Most of the market has opted to either develop a rules-based approach or simply gulp hard and swallow last-touch metrics no matter how imperfect they may be.
Marketing Mix Modeling is a mature product that hasn’t moved down market.
Practically every enterprise marketer with a $200 million marketing budget either has an MMM vendor or has built an in-house solution. Its value as a strategic tool is rooted in the fact that it is data-driven, encompasses marketing and non-marketing data sources, and informs key strategic marketing decisions. For annual and quarterly marketing planning, it is still a best-in-class approach.
But the value add of an MMM program is driven by several factors, including the size of non-addressable marketing budgets, the number of offline transactions, and the availability of large steady-state multi-year historical data sets. On top of that, much of the value of vendor-provided MMM is driven by consulting services, something that is beyond what many marketing organizations want to pay.
These factors explain why MMM has lower adoption rates outside of the Fortune 1000. Its value is diminished for marketers in rapidly evolving markets with digital-heavy budgets, that are experiencing significant business growth, targeting online conversions, and need agile tactical decision-making.
Incrementality testing is not a nice-to-have, it’s a need-to-have.
Digital natives are on to something. Every marketing team engages in A/B testing; it is ubiquitous in the world of digital marketing. Vendor platforms support split testing, website design wouldn’t exist without it, and many channel managers would tell you that it’s crucial to decision-making. But the quality of testing varies wildly, from ad hoc to dedicated programs supported by large teams of experienced data scientists. Uber and Spotify have spent millions building this capability in-house as their $200M+ digital media budgets have necessitated it. They have entire teams focused exclusively on executing these tests to inform the incrementality of marketing programs down to the campaign level. Meanwhile many digital marketers play amateur data scientists with vendor-provided split testing tools to compare creatives, answer one-off questions from execs, or generally conclude they should spend more on digital acquisition (YES!).

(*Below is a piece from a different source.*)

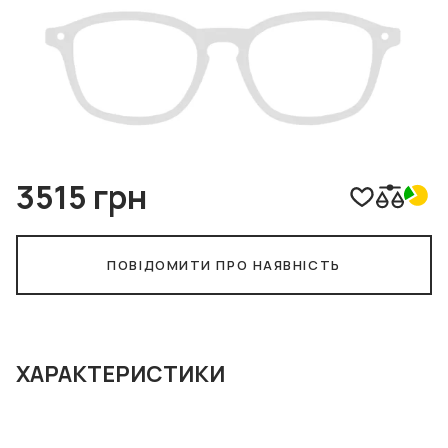
3515 грн
ПОВІДОМИТИ ПРО НАЯВНІСТЬ
ХАРАКТЕРИСТИКИ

In order to effectively execute digital media, optimize campaign allocation, and scale acquisition, marketers should be running a host of expertly designed incrementality tests in an always-on mode across digital media channels. However, the hard truth is that most marketing organizations don’t have the budgets or the wherewithal to justify developing a best-in-class capability in-house.

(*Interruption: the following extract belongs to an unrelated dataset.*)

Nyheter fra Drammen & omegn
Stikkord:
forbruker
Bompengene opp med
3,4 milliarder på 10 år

Enter the Measured incrementality platform.
Ad-hoc split testing isn’t enough to create a meaningful competitive advantage or to develop a winning customer acquisition strategy. Marketers need an always-on design of experiments that operates across all prospecting and retargeting tactics measuring incrementality and informing decision-making. By partnering with Measured ALL digital marketing teams can build and maintain a comprehensive test-based attribution program.

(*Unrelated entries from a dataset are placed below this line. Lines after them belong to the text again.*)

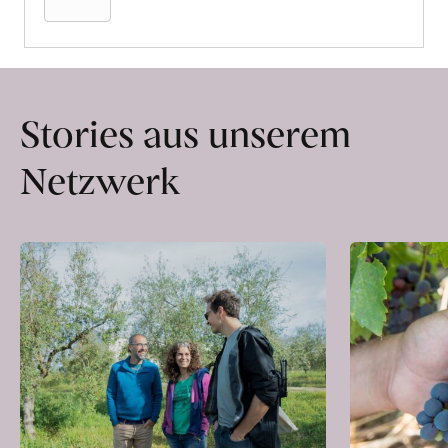
Stories aus unserem
Netzwerk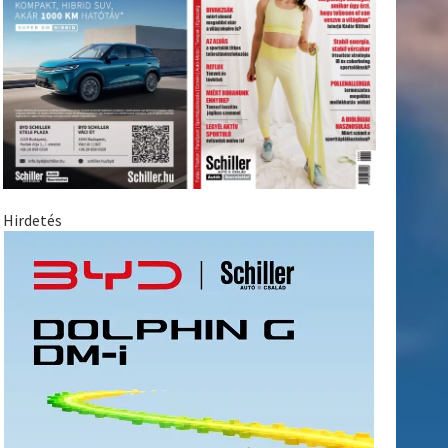
Hirdetés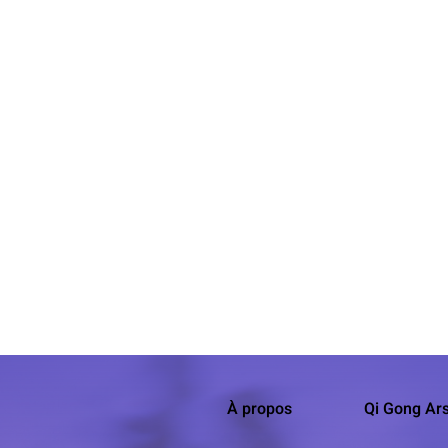
À propos
Qi Gong Ars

Our team is built of people who have spent the last decade in marketing attribution and measurement solving these problems for brands. Our product deploys a comprehensive design of experiments that measures incrementality at the ad set, audience, campaign, and program level across marketing channels including Facebook, AdWords, retargeting, and catalog/direct mail. Unlike MTA, our product is not dependent on third-party cookies and not limited by the myriad problems created by user-level data. Our implementation is painless. In a matter of weeks, we deploy incrementality tests and provide actionable insights. We empower marketing teams with best-in-class experimentation that would take years to build internally. Together with our clients, we are changing the way marketers make decisions and I could not be more excited to be a part of it.